O que isso significa, então, para o profissional, o formulador de políticas e o analista, e para todos aqueles que produzem, participam ou consomem avidamente histórias de guerra? Peter Brooks propõe que os romancistas “reconheceram que a vida precisa ser moldada e compreendida por meio da narrativa. Mas também compreenderam os limites da ordem que a ficção pode impor à vida”. Os romancistas — esses equivalentes modernos dos poetas épicos — têm algo a ensinar a todos esses públicos.
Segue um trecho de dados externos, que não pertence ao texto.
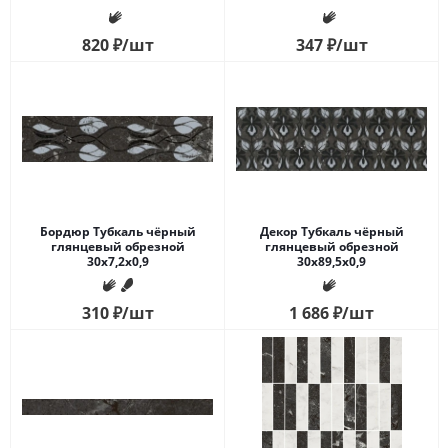
820
₽
/шт
347
₽
/шт
Бордюр Тубкаль чёрный
Декор Тубкаль чёрный
глянцевый обрезной
глянцевый обрезной
30x7,2x0,9
30x89,5x0,9
310
₽
/шт
1 686
₽
/шт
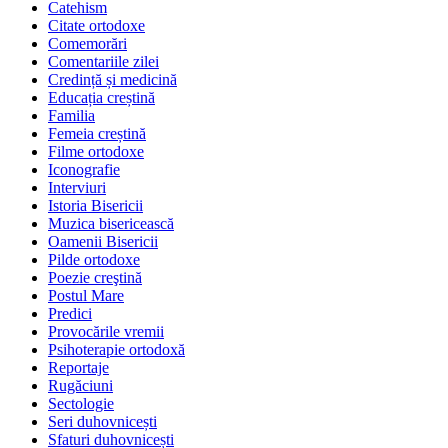
Catehism
Citate ortodoxe
Comemorări
Comentariile zilei
Credință și medicină
Educația creștină
Familia
Femeia creștină
Filme ortodoxe
Iconografie
Interviuri
Istoria Bisericii
Muzica bisericească
Oamenii Bisericii
Pilde ortodoxe
Poezie creştină
Postul Mare
Predici
Provocările vremii
Psihoterapie ortodoxă
Reportaje
Rugăciuni
Sectologie
Seri duhovnicești
Sfaturi duhovnicești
A narrativa possui um ímpeto aparentemente implacável e incontrolável, mas os seres humanos mantêm um controle sobre as histórias de guerra que não se estende à guerra em si. A guerra é um reino de acaso, acidente e volatilidade, sobre o qual seus participantes podem apenas esperar exercer uma pequena influência, como nos lembra Liev Tolstói em Guerra e Paz. O caminho prudente a seguir, portanto, seria ler as inúmeras histórias de guerra que fervilham hoje com maior perspicácia — ou até mesmo aprender a escrever uma história completamente diferente. O Conselho de Relações Exteriores monitora atualmente quase 30 zonas de conflito ao redor do mundo, incluindo lutas internas e internacionais. Enquanto isso, certamente alguém já está trabalhando na história da próxima guerra. Leitores perspicazes podem reconhecer que a história dessa guerra iminente é apenas isso, uma história — e ainda não uma inevitabilidade.

ELIZABETH D. SAMET é autora de Looking for the Good War: American Amnesia and the Violent Pursuit of Happiness e professora de Inglês em West Point. As opiniões expressas aqui são de sua autoria e não refletem a política ou posição oficial do Departamento do Exército, do Departamento de Defesa ou do governo dos Estados Unidos.